# Material shown:
= Beginning of Section =

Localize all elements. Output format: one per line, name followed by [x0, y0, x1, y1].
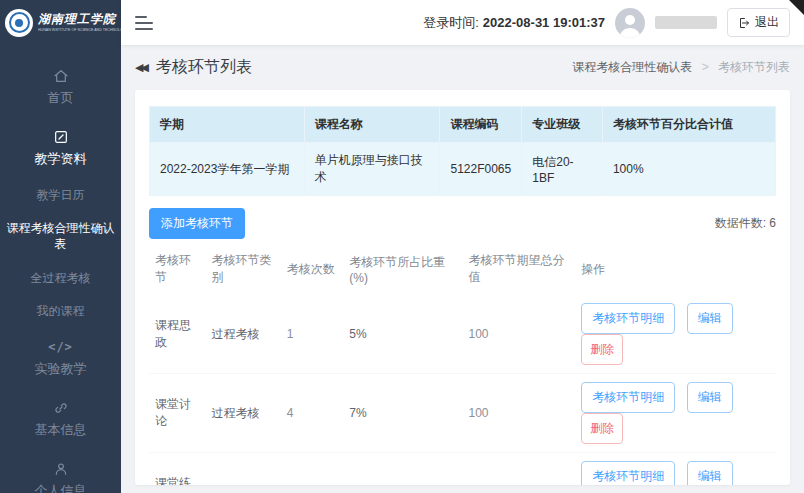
column-header: 考核环节所占比重(%): [343, 243, 462, 295]
detail-button[interactable]: 考核环节明细: [581, 303, 675, 334]
login-time: 登录时间:2022-08-31 19:01:37: [423, 14, 605, 32]
sidebar-item-label: 首页: [48, 90, 74, 107]
sidebar-item-personal-info[interactable]: 个人信息: [0, 450, 121, 493]
column-header: 考核环节期望总分值: [462, 243, 575, 295]
sidebar: 湖南理工学院 HUNAN INSTITUTE OF SCIENCE AND TE…: [0, 0, 121, 493]
cell-category: 过程考核: [205, 295, 280, 374]
cell-total-score: 100: [462, 295, 575, 374]
edit-document-icon: [53, 129, 69, 145]
detail-button[interactable]: 考核环节明细: [581, 461, 675, 485]
university-logo: 湖南理工学院 HUNAN INSTITUTE OF SCIENCE AND TE…: [0, 0, 121, 45]
cell-times: 1: [281, 295, 344, 374]
sidebar-item-basic-info[interactable]: 基本信息: [0, 389, 121, 450]
edit-button[interactable]: 编辑: [687, 461, 733, 485]
content-card: 学期 课程名称 课程编码 专业班级 考核环节百分比合计值 2022-2023学年…: [135, 90, 790, 485]
breadcrumb: 课程考核合理性确认表 > 考核环节列表: [572, 59, 790, 76]
column-header: 考核环节类别: [205, 243, 280, 295]
topbar: 登录时间:2022-08-31 19:01:37 退出: [121, 0, 804, 45]
cell-category: 过程考核: [205, 453, 280, 486]
cell-course-code: 5122F0065: [440, 143, 522, 196]
table-row: 课程思政 过程考核 1 5% 100 考核环节明细 编辑 删除: [149, 295, 776, 374]
column-header: 课程名称: [304, 107, 440, 143]
sidebar-item-label: 课程考核合理性确认表: [6, 221, 115, 252]
edit-button[interactable]: 编辑: [687, 303, 733, 334]
main-area: 登录时间:2022-08-31 19:01:37 退出 ◀◀ 考核环节列表 课程: [121, 0, 804, 493]
breadcrumb-item[interactable]: 课程考核合理性确认表: [572, 60, 692, 74]
column-header: 考核环节百分比合计值: [602, 107, 775, 143]
cell-actions: 考核环节明细 编辑 删除: [575, 374, 776, 453]
university-logo-icon: [5, 9, 33, 37]
sidebar-item-home[interactable]: 首页: [0, 57, 121, 118]
sidebar-item-teaching-calendar[interactable]: 教学日历: [0, 179, 121, 213]
column-header: 操作: [575, 243, 776, 295]
link-icon: [53, 400, 69, 416]
breadcrumb-item-current: 考核环节列表: [718, 60, 790, 74]
course-info-table: 学期 课程名称 课程编码 专业班级 考核环节百分比合计值 2022-2023学年…: [149, 106, 776, 196]
column-header: 学期: [150, 107, 305, 143]
corner-fold-artifact: [789, 0, 804, 15]
sidebar-item-label: 教学资料: [35, 151, 87, 168]
sidebar-item-label: 教学日历: [37, 188, 85, 204]
delete-button[interactable]: 删除: [581, 334, 623, 365]
university-name-en: HUNAN INSTITUTE OF SCIENCE AND TECHNOLOG…: [38, 28, 85, 32]
column-header: 考核环节: [149, 243, 205, 295]
sidebar-item-my-courses[interactable]: 我的课程: [0, 295, 121, 329]
cell-total-score: 100: [462, 453, 575, 486]
sidebar-item-label: 全过程考核: [31, 271, 91, 287]
avatar[interactable]: [615, 8, 645, 38]
cell-actions: 考核环节明细 编辑 删除: [575, 453, 776, 486]
data-count: 数据件数: 6: [715, 215, 776, 232]
column-header: 考核次数: [281, 243, 344, 295]
masked-username: [655, 16, 717, 29]
table-header-row: 考核环节 考核环节类别 考核次数 考核环节所占比重(%) 考核环节期望总分值 操…: [149, 243, 776, 295]
cell-course-name: 单片机原理与接口技术: [304, 143, 440, 196]
sidebar-item-label: 我的课程: [37, 304, 85, 320]
column-header: 课程编码: [440, 107, 522, 143]
edit-button[interactable]: 编辑: [687, 382, 733, 413]
cell-weight: 9%: [343, 453, 462, 486]
logout-icon: [738, 17, 750, 29]
page-title: 考核环节列表: [156, 57, 252, 78]
user-icon: [53, 461, 69, 477]
logout-button[interactable]: 退出: [727, 8, 790, 37]
cell-semester: 2022-2023学年第一学期: [150, 143, 305, 196]
sidebar-item-teaching-materials[interactable]: 教学资料: [0, 118, 121, 179]
sidebar-item-label: 基本信息: [35, 422, 87, 439]
column-header: 专业班级: [522, 107, 603, 143]
cell-weight: 7%: [343, 374, 462, 453]
cell-process: 课堂练习: [149, 453, 205, 486]
code-icon: </>: [48, 340, 73, 356]
cell-process: 课程思政: [149, 295, 205, 374]
sidebar-item-label: 实验教学: [35, 361, 87, 378]
cell-process: 课堂讨论: [149, 374, 205, 453]
table-row: 课堂讨论 过程考核 4 7% 100 考核环节明细 编辑 删除: [149, 374, 776, 453]
sidebar-item-course-assessment-confirm[interactable]: 课程考核合理性确认表: [0, 212, 121, 261]
cell-class: 电信20-1BF: [522, 143, 603, 196]
sidebar-item-label: 个人信息: [35, 483, 87, 493]
add-assessment-button[interactable]: 添加考核环节: [149, 208, 245, 239]
cell-times: 5: [281, 453, 344, 486]
sidebar-menu: 首页 教学资料 教学日历 课程考核合理性确认表 全过程考核 我的课程 </> 实…: [0, 45, 121, 493]
table-row: 课堂练习 过程考核 5 9% 100 考核环节明细 编辑 删除: [149, 453, 776, 486]
breadcrumb-separator: >: [702, 60, 709, 74]
home-icon: [53, 68, 69, 84]
cell-weight: 5%: [343, 295, 462, 374]
table-header-row: 学期 课程名称 课程编码 专业班级 考核环节百分比合计值: [150, 107, 776, 143]
sidebar-item-experiment-teaching[interactable]: </> 实验教学: [0, 329, 121, 389]
cell-actions: 考核环节明细 编辑 删除: [575, 295, 776, 374]
table-row: 2022-2023学年第一学期 单片机原理与接口技术 5122F0065 电信2…: [150, 143, 776, 196]
cell-times: 4: [281, 374, 344, 453]
menu-toggle-icon[interactable]: [135, 16, 153, 30]
delete-button[interactable]: 删除: [581, 413, 623, 444]
cell-category: 过程考核: [205, 374, 280, 453]
detail-button[interactable]: 考核环节明细: [581, 382, 675, 413]
university-name-cn: 湖南理工学院: [38, 11, 116, 28]
cell-total-score: 100: [462, 374, 575, 453]
back-arrows-icon[interactable]: ◀◀: [135, 61, 149, 74]
assessment-table: 考核环节 考核环节类别 考核次数 考核环节所占比重(%) 考核环节期望总分值 操…: [149, 243, 776, 485]
content-area: ◀◀ 考核环节列表 课程考核合理性确认表 > 考核环节列表 学期 课程名称: [121, 45, 804, 493]
sidebar-item-whole-process-assessment[interactable]: 全过程考核: [0, 262, 121, 296]
user-silhouette-icon: [615, 8, 645, 38]
cell-percentage-total: 100%: [602, 143, 775, 196]
app-window: 湖南理工学院 HUNAN INSTITUTE OF SCIENCE AND TE…: [0, 0, 804, 493]
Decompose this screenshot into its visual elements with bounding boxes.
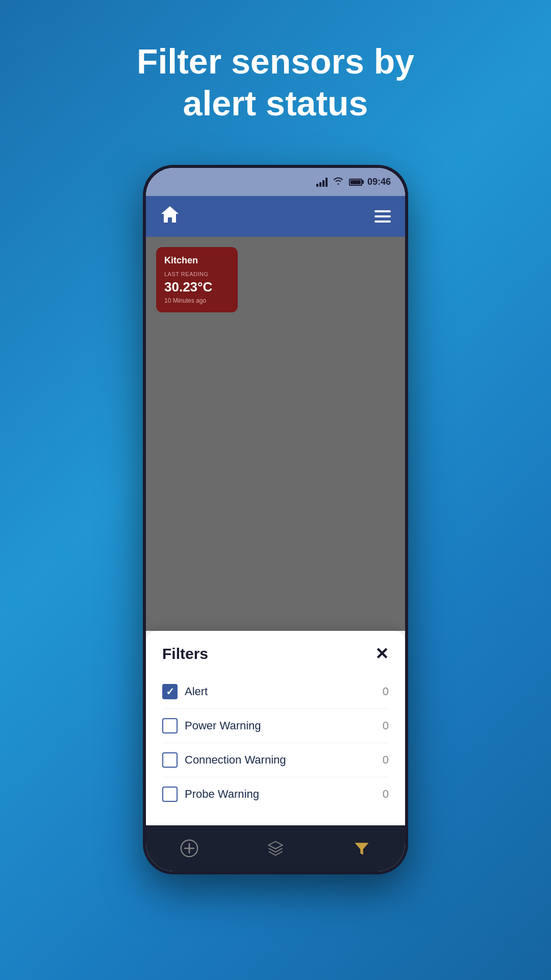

= End of Section =

# Exercise prompt:
The answer must be the listing above, restated word for word, with no images in it.

# Output of the task:
Localize all elements. Output format: one per line, name followed by [x0, y0, x1, y1].
column-header: 考核环节所占比重(%): [343, 243, 462, 295]
detail-button[interactable]: 考核环节明细: [581, 303, 675, 334]
login-time: 登录时间:2022-08-31 19:01:37: [423, 14, 605, 32]
sidebar-item-label: 首页: [48, 90, 74, 107]
sidebar-item-personal-info[interactable]: 个人信息: [0, 450, 121, 493]
column-header: 考核环节期望总分值: [462, 243, 575, 295]
sidebar: 湖南理工学院 HUNAN INSTITUTE OF SCIENCE AND TE…: [0, 0, 121, 493]
cell-category: 过程考核: [205, 295, 280, 374]
cell-total-score: 100: [462, 295, 575, 374]
edit-document-icon: [53, 129, 69, 145]
detail-button[interactable]: 考核环节明细: [581, 461, 675, 485]
university-logo: 湖南理工学院 HUNAN INSTITUTE OF SCIENCE AND TE…: [0, 0, 121, 45]
cell-times: 1: [281, 295, 344, 374]
sidebar-item-basic-info[interactable]: 基本信息: [0, 389, 121, 450]
edit-button[interactable]: 编辑: [687, 461, 733, 485]
content-card: 学期 课程名称 课程编码 专业班级 考核环节百分比合计值 2022-2023学年…: [135, 90, 790, 485]
breadcrumb: 课程考核合理性确认表 > 考核环节列表: [572, 59, 790, 76]
column-header: 考核环节类别: [205, 243, 280, 295]
topbar: 登录时间:2022-08-31 19:01:37 退出: [121, 0, 804, 45]
cell-category: 过程考核: [205, 453, 280, 486]
cell-course-code: 5122F0065: [440, 143, 522, 196]
table-row: 课程思政 过程考核 1 5% 100 考核环节明细 编辑 删除: [149, 295, 776, 374]
column-header: 课程名称: [304, 107, 440, 143]
sidebar-item-label: 课程考核合理性确认表: [6, 221, 115, 252]
edit-button[interactable]: 编辑: [687, 303, 733, 334]
main-area: 登录时间:2022-08-31 19:01:37 退出 ◀◀ 考核环节列表 课程: [121, 0, 804, 493]
breadcrumb-item[interactable]: 课程考核合理性确认表: [572, 60, 692, 74]
column-header: 考核环节百分比合计值: [602, 107, 775, 143]
cell-actions: 考核环节明细 编辑 删除: [575, 374, 776, 453]
university-logo-icon: [5, 9, 33, 37]
sidebar-item-home[interactable]: 首页: [0, 57, 121, 118]
sidebar-item-teaching-calendar[interactable]: 教学日历: [0, 179, 121, 213]
column-header: 操作: [575, 243, 776, 295]
link-icon: [53, 400, 69, 416]
breadcrumb-item-current: 考核环节列表: [718, 60, 790, 74]
course-info-table: 学期 课程名称 课程编码 专业班级 考核环节百分比合计值 2022-2023学年…: [149, 106, 776, 196]
column-header: 学期: [150, 107, 305, 143]
corner-fold-artifact: [789, 0, 804, 15]
sidebar-item-label: 教学资料: [35, 151, 87, 168]
sidebar-item-label: 教学日历: [37, 188, 85, 204]
delete-button[interactable]: 删除: [581, 334, 623, 365]
university-name-en: HUNAN INSTITUTE OF SCIENCE AND TECHNOLOG…: [38, 28, 85, 32]
column-header: 考核环节: [149, 243, 205, 295]
sidebar-item-my-courses[interactable]: 我的课程: [0, 295, 121, 329]
cell-total-score: 100: [462, 453, 575, 486]
sidebar-item-label: 全过程考核: [31, 271, 91, 287]
avatar[interactable]: [615, 8, 645, 38]
cell-actions: 考核环节明细 编辑 删除: [575, 453, 776, 486]
data-count: 数据件数: 6: [715, 215, 776, 232]
column-header: 考核次数: [281, 243, 344, 295]
masked-username: [655, 16, 717, 29]
table-header-row: 考核环节 考核环节类别 考核次数 考核环节所占比重(%) 考核环节期望总分值 操…: [149, 243, 776, 295]
cell-course-name: 单片机原理与接口技术: [304, 143, 440, 196]
sidebar-item-label: 我的课程: [37, 304, 85, 320]
column-header: 课程编码: [440, 107, 522, 143]
edit-button[interactable]: 编辑: [687, 382, 733, 413]
cell-weight: 9%: [343, 453, 462, 486]
logout-icon: [738, 17, 750, 29]
page-title: 考核环节列表: [156, 57, 252, 78]
user-icon: [53, 461, 69, 477]
logout-button[interactable]: 退出: [727, 8, 790, 37]
cell-semester: 2022-2023学年第一学期: [150, 143, 305, 196]
sidebar-item-teaching-materials[interactable]: 教学资料: [0, 118, 121, 179]
sidebar-item-label: 基本信息: [35, 422, 87, 439]
column-header: 专业班级: [522, 107, 603, 143]
cell-weight: 7%: [343, 374, 462, 453]
cell-process: 课堂练习: [149, 453, 205, 486]
code-icon: </>: [48, 340, 73, 356]
cell-process: 课程思政: [149, 295, 205, 374]
sidebar-item-label: 实验教学: [35, 361, 87, 378]
cell-process: 课堂讨论: [149, 374, 205, 453]
table-row: 课堂讨论 过程考核 4 7% 100 考核环节明细 编辑 删除: [149, 374, 776, 453]
sidebar-item-course-assessment-confirm[interactable]: 课程考核合理性确认表: [0, 212, 121, 261]
cell-class: 电信20-1BF: [522, 143, 603, 196]
sidebar-item-label: 个人信息: [35, 483, 87, 493]
add-assessment-button[interactable]: 添加考核环节: [149, 208, 245, 239]
cell-times: 5: [281, 453, 344, 486]
sidebar-menu: 首页 教学资料 教学日历 课程考核合理性确认表 全过程考核 我的课程 </> 实…: [0, 45, 121, 493]
table-row: 课堂练习 过程考核 5 9% 100 考核环节明细 编辑 删除: [149, 453, 776, 486]
breadcrumb-separator: >: [702, 60, 709, 74]
home-icon: [53, 68, 69, 84]
cell-weight: 5%: [343, 295, 462, 374]
table-header-row: 学期 课程名称 课程编码 专业班级 考核环节百分比合计值: [150, 107, 776, 143]
sidebar-item-experiment-teaching[interactable]: </> 实验教学: [0, 329, 121, 389]
cell-actions: 考核环节明细 编辑 删除: [575, 295, 776, 374]
table-row: 2022-2023学年第一学期 单片机原理与接口技术 5122F0065 电信2…: [150, 143, 776, 196]
cell-times: 4: [281, 374, 344, 453]
menu-toggle-icon[interactable]: [135, 16, 153, 30]
delete-button[interactable]: 删除: [581, 413, 623, 444]
cell-category: 过程考核: [205, 374, 280, 453]
detail-button[interactable]: 考核环节明细: [581, 382, 675, 413]
university-name-cn: 湖南理工学院: [38, 11, 116, 28]
cell-total-score: 100: [462, 374, 575, 453]
back-arrows-icon[interactable]: ◀◀: [135, 61, 149, 74]
assessment-table: 考核环节 考核环节类别 考核次数 考核环节所占比重(%) 考核环节期望总分值 操…: [149, 243, 776, 485]
content-area: ◀◀ 考核环节列表 课程考核合理性确认表 > 考核环节列表 学期 课程名称: [121, 45, 804, 493]
sidebar-item-whole-process-assessment[interactable]: 全过程考核: [0, 262, 121, 296]
user-silhouette-icon: [615, 8, 645, 38]
cell-percentage-total: 100%: [602, 143, 775, 196]
app-window: 湖南理工学院 HUNAN INSTITUTE OF SCIENCE AND TE…: [0, 0, 804, 493]
Decompose this screenshot into its visual elements with bounding boxes.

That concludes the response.